◆ **What is needed**
If a line below contains the string "body", copy it out.

◆ **Records supplied**

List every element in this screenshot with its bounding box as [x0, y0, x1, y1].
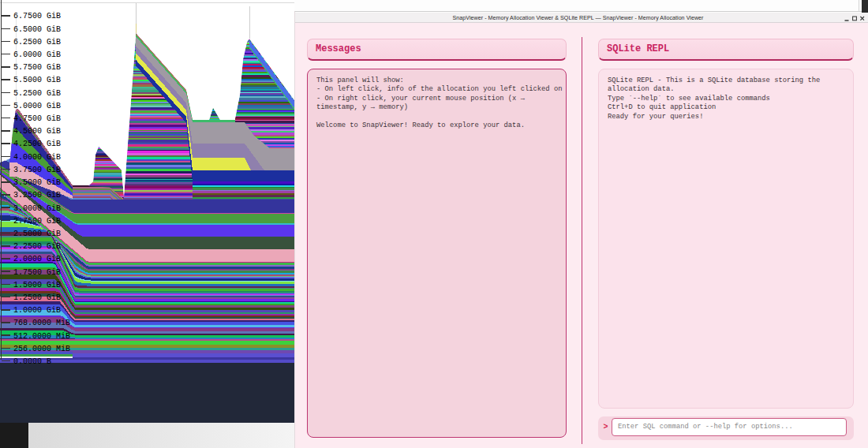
svg-text:6.7500 GiB: 6.7500 GiB	[13, 12, 61, 21]
svg-text:5.7500 GiB: 5.7500 GiB	[13, 63, 61, 72]
svg-text:1.2500 GiB: 1.2500 GiB	[13, 293, 61, 302]
svg-text:2.2500 GiB: 2.2500 GiB	[13, 242, 61, 251]
svg-text:2.0000 GiB: 2.0000 GiB	[13, 255, 61, 263]
svg-text:4.0000 GiB: 4.0000 GiB	[13, 153, 61, 162]
svg-text:6.5000 GiB: 6.5000 GiB	[13, 25, 61, 34]
svg-text:768.0000 MiB: 768.0000 MiB	[13, 319, 70, 327]
svg-text:4.2500 GiB: 4.2500 GiB	[13, 140, 61, 148]
svg-text:3.7500 GiB: 3.7500 GiB	[13, 166, 61, 174]
svg-text:5.0000 GiB: 5.0000 GiB	[13, 102, 61, 110]
svg-text:1.0000 GiB: 1.0000 GiB	[13, 306, 61, 315]
svg-text:512.0000 MiB: 512.0000 MiB	[13, 332, 70, 341]
svg-text:0.0000 B: 0.0000 B	[13, 357, 51, 366]
svg-text:4.5000 GiB: 4.5000 GiB	[13, 127, 61, 136]
svg-text:3.2500 GiB: 3.2500 GiB	[13, 191, 61, 200]
svg-text:3.0000 GiB: 3.0000 GiB	[13, 204, 61, 213]
svg-text:6.0000 GiB: 6.0000 GiB	[13, 50, 61, 59]
svg-text:5.5000 GiB: 5.5000 GiB	[13, 76, 61, 84]
svg-text:3.5000 GiB: 3.5000 GiB	[13, 178, 61, 187]
svg-text:256.0000 MiB: 256.0000 MiB	[13, 345, 70, 353]
svg-text:4.7500 GiB: 4.7500 GiB	[13, 114, 61, 123]
svg-text:2.7500 GiB: 2.7500 GiB	[13, 217, 61, 226]
svg-text:6.2500 GiB: 6.2500 GiB	[13, 38, 61, 47]
svg-text:5.2500 GiB: 5.2500 GiB	[13, 89, 61, 98]
svg-text:1.5000 GiB: 1.5000 GiB	[13, 281, 61, 289]
svg-text:2.5000 GiB: 2.5000 GiB	[13, 230, 61, 238]
svg-text:1.7500 GiB: 1.7500 GiB	[13, 268, 61, 277]
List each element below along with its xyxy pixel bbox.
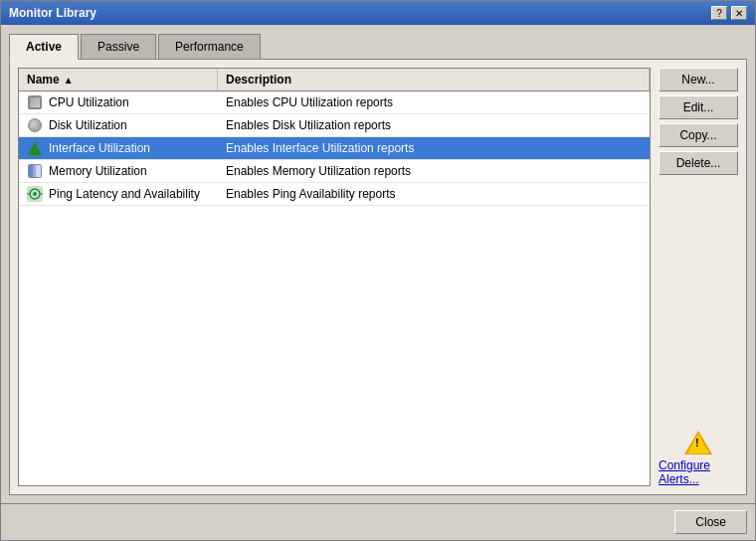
- table-row[interactable]: Ping Latency and Availability Enables Pi…: [19, 183, 650, 206]
- row-name-cpu: CPU Utilization: [19, 91, 218, 113]
- disk-icon: [27, 117, 43, 133]
- row-name-memory: Memory Utilization: [19, 160, 218, 182]
- edit-button[interactable]: Edit...: [659, 95, 738, 119]
- help-button[interactable]: ?: [711, 6, 727, 20]
- monitor-library-dialog: Monitor Library ? ✕ Active Passive Perfo…: [0, 0, 756, 541]
- warning-icon: !: [684, 431, 712, 454]
- title-bar: Monitor Library ? ✕: [1, 1, 755, 25]
- sort-arrow-icon: ▲: [64, 75, 74, 86]
- svg-point-2: [33, 192, 37, 196]
- row-name-disk: Disk Utilization: [19, 114, 218, 136]
- dialog-title: Monitor Library: [9, 6, 96, 20]
- memory-icon: [27, 163, 43, 179]
- ping-icon: [27, 186, 43, 202]
- tab-passive[interactable]: Passive: [81, 34, 156, 60]
- title-bar-buttons: ? ✕: [711, 6, 747, 20]
- tab-performance[interactable]: Performance: [158, 34, 261, 60]
- dialog-footer: Close: [1, 503, 755, 540]
- column-header-description: Description: [218, 69, 650, 90]
- table-row[interactable]: CPU Utilization Enables CPU Utilization …: [19, 91, 650, 114]
- cpu-icon: [27, 94, 43, 110]
- new-button[interactable]: New...: [659, 68, 738, 91]
- main-area: Name ▲ Description CPU Utilization: [9, 59, 747, 495]
- monitors-table: Name ▲ Description CPU Utilization: [18, 68, 651, 486]
- close-x-button[interactable]: ✕: [731, 6, 747, 20]
- close-button[interactable]: Close: [674, 510, 747, 534]
- tab-active[interactable]: Active: [9, 34, 79, 60]
- interface-icon: [27, 140, 43, 156]
- table-row[interactable]: Interface Utilization Enables Interface …: [19, 137, 650, 160]
- row-name-interface: Interface Utilization: [19, 137, 218, 159]
- configure-alerts-link[interactable]: Configure Alerts...: [659, 458, 738, 486]
- table-header: Name ▲ Description: [19, 69, 650, 91]
- table-row[interactable]: Disk Utilization Enables Disk Utilizatio…: [19, 114, 650, 137]
- table-row[interactable]: Memory Utilization Enables Memory Utiliz…: [19, 160, 650, 183]
- dialog-body: Active Passive Performance Name ▲ Descri…: [1, 25, 755, 503]
- configure-alerts-container[interactable]: ! Configure Alerts...: [659, 431, 738, 486]
- delete-button[interactable]: Delete...: [659, 151, 738, 175]
- copy-button[interactable]: Copy...: [659, 123, 738, 147]
- sidebar-buttons: New... Edit... Copy... Delete... ! Confi…: [659, 68, 738, 486]
- table-body: CPU Utilization Enables CPU Utilization …: [19, 91, 650, 485]
- row-name-ping: Ping Latency and Availability: [19, 183, 218, 205]
- tabs-container: Active Passive Performance: [9, 33, 747, 59]
- column-header-name: Name ▲: [19, 69, 218, 90]
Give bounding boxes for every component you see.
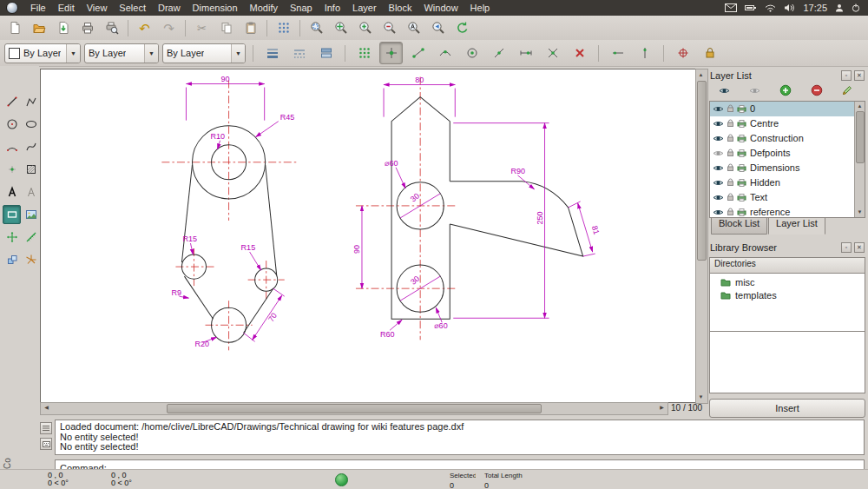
dock-float-icon[interactable]: ▫ (841, 70, 852, 81)
paste-button[interactable] (239, 17, 262, 39)
show-all-layers-button[interactable] (713, 83, 735, 99)
scroll-down-icon[interactable]: ▼ (696, 393, 706, 402)
layer-list-scrollbar[interactable]: ▲ ▼ (854, 102, 865, 217)
layer-print-icon[interactable] (737, 135, 746, 142)
dim-label-r9[interactable]: R9 (171, 288, 181, 297)
layer-visibility-icon[interactable] (713, 208, 724, 216)
snap-center-button[interactable] (460, 42, 483, 64)
restrict-vertical-button[interactable] (633, 42, 656, 64)
tool-image-button[interactable] (22, 205, 40, 224)
dim-label-70[interactable]: 70 (266, 311, 279, 323)
remove-layer-button[interactable] (806, 83, 828, 99)
dim-label-80[interactable]: 80 (415, 76, 424, 84)
dock-close-icon[interactable]: ✕ (854, 242, 865, 253)
menu-modify[interactable]: Modify (244, 1, 284, 15)
menu-file[interactable]: File (24, 1, 52, 15)
scroll-up-icon[interactable]: ▲ (855, 102, 865, 111)
vertical-scroll-thumb[interactable] (697, 81, 707, 261)
centerlines[interactable] (161, 77, 457, 351)
layer-print-icon[interactable] (737, 120, 746, 128)
restrict-horizontal-button[interactable] (606, 42, 629, 64)
dock-float-icon[interactable]: ▫ (841, 242, 852, 253)
add-layer-button[interactable] (774, 83, 797, 99)
layer-row[interactable]: 0 (710, 102, 865, 116)
color-combo[interactable]: By Layer ▼ (4, 43, 81, 63)
layer-visibility-icon[interactable] (713, 149, 724, 157)
dim-label-30-top[interactable]: 30 (409, 191, 421, 203)
layer-visibility-icon[interactable] (713, 135, 724, 142)
menu-window[interactable]: Window (418, 1, 464, 15)
draw-order-button[interactable] (272, 17, 295, 39)
menu-select[interactable]: Select (113, 1, 152, 15)
clock[interactable]: 17:25 (803, 3, 827, 13)
tool-point-button[interactable] (3, 160, 21, 179)
dim-label-dia60-top[interactable]: ⌀60 (385, 159, 398, 168)
dim-label-dia60-bottom[interactable]: ⌀60 (434, 321, 447, 330)
zoom-window-button[interactable] (305, 17, 328, 39)
layer-lock-icon[interactable] (727, 149, 734, 157)
dim-label-r90[interactable]: R90 (510, 167, 525, 175)
set-relative-zero-button[interactable] (671, 42, 694, 64)
dim-label-90[interactable]: 90 (221, 75, 230, 83)
layer-row[interactable]: Dimensions (710, 161, 865, 175)
snap-middle-button[interactable] (487, 42, 510, 64)
layer-print-icon[interactable] (737, 149, 746, 157)
layer-lock-icon[interactable] (727, 134, 734, 142)
zoom-pan-button[interactable] (329, 17, 352, 39)
layer-row[interactable]: Centre (710, 116, 865, 131)
save-file-button[interactable] (51, 17, 75, 39)
snap-endpoint-button[interactable] (406, 42, 430, 64)
tool-rectangle-button-selected[interactable] (3, 205, 21, 224)
layer-row[interactable]: Text (710, 190, 865, 205)
layer-scroll-thumb[interactable] (856, 111, 865, 163)
print-preview-button[interactable] (100, 17, 123, 39)
tool-text-button[interactable] (22, 182, 40, 202)
layer-visibility-icon[interactable] (713, 194, 724, 202)
dim-label-r15-right[interactable]: R15 (241, 243, 256, 252)
snap-distance-button[interactable] (514, 42, 537, 64)
option-button-1[interactable] (260, 42, 284, 64)
menu-info[interactable]: Info (319, 1, 346, 15)
redo-button[interactable]: ↷ (157, 17, 181, 39)
tool-block-button[interactable] (3, 250, 21, 269)
console-options-button[interactable] (40, 422, 52, 434)
vertical-scrollbar[interactable]: ▲ ▼ (695, 69, 708, 404)
drawing-area[interactable]: 90 R45 R10 R15 R15 R9 R20 70 80 ⌀60 R90 … (40, 69, 696, 403)
menu-dimension[interactable]: Dimension (187, 1, 244, 15)
open-file-button[interactable] (27, 17, 50, 39)
layer-row[interactable]: Construction (710, 131, 865, 146)
part-outlines[interactable] (181, 97, 582, 343)
scroll-up-icon[interactable]: ▲ (696, 70, 706, 80)
dim-label-r60[interactable]: R60 (380, 330, 395, 339)
zoom-previous-button[interactable] (426, 17, 450, 39)
volume-icon[interactable] (784, 3, 795, 12)
console-keyboard-button[interactable] (40, 438, 52, 450)
tool-mtext-button[interactable] (3, 182, 21, 202)
layer-lock-icon[interactable] (727, 193, 734, 202)
layer-lock-icon[interactable] (727, 178, 734, 187)
edit-layer-button[interactable] (836, 83, 858, 99)
dimension-lines[interactable] (179, 84, 595, 343)
line-width-combo[interactable]: By Layer ▼ (84, 43, 159, 63)
layer-visibility-icon[interactable] (713, 120, 724, 128)
tool-hatch-button[interactable] (22, 160, 40, 179)
zoom-in-button[interactable] (353, 17, 377, 39)
dock-close-icon[interactable]: ✕ (854, 70, 865, 81)
horizontal-scroll-thumb[interactable] (167, 404, 542, 413)
menu-block[interactable]: Block (383, 1, 418, 15)
snap-intersection-button[interactable] (541, 42, 564, 64)
new-file-button[interactable] (3, 17, 26, 39)
zoom-auto-button[interactable] (402, 17, 425, 39)
clear-snap-button[interactable] (568, 42, 591, 64)
horizontal-scrollbar[interactable]: ◀ ▶ (40, 402, 668, 415)
menu-help[interactable]: Help (464, 1, 496, 15)
tool-polyline-button[interactable] (22, 92, 40, 111)
scroll-left-icon[interactable]: ◀ (42, 403, 51, 413)
option-button-3[interactable] (314, 42, 338, 64)
scroll-down-icon[interactable]: ▼ (855, 208, 865, 217)
tool-circle-button[interactable] (3, 115, 21, 134)
tool-spline-button[interactable] (22, 137, 40, 156)
session-power-icon[interactable] (852, 3, 860, 12)
dim-label-81[interactable]: 81 (590, 225, 601, 236)
dim-label-r10[interactable]: R10 (211, 132, 226, 141)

◆ **Written solution**
- dialog-body: Active Passive Performance Name ▲ Descri…: [1, 25, 755, 503]
- table-body: CPU Utilization Enables CPU Utilization …: [19, 91, 650, 485]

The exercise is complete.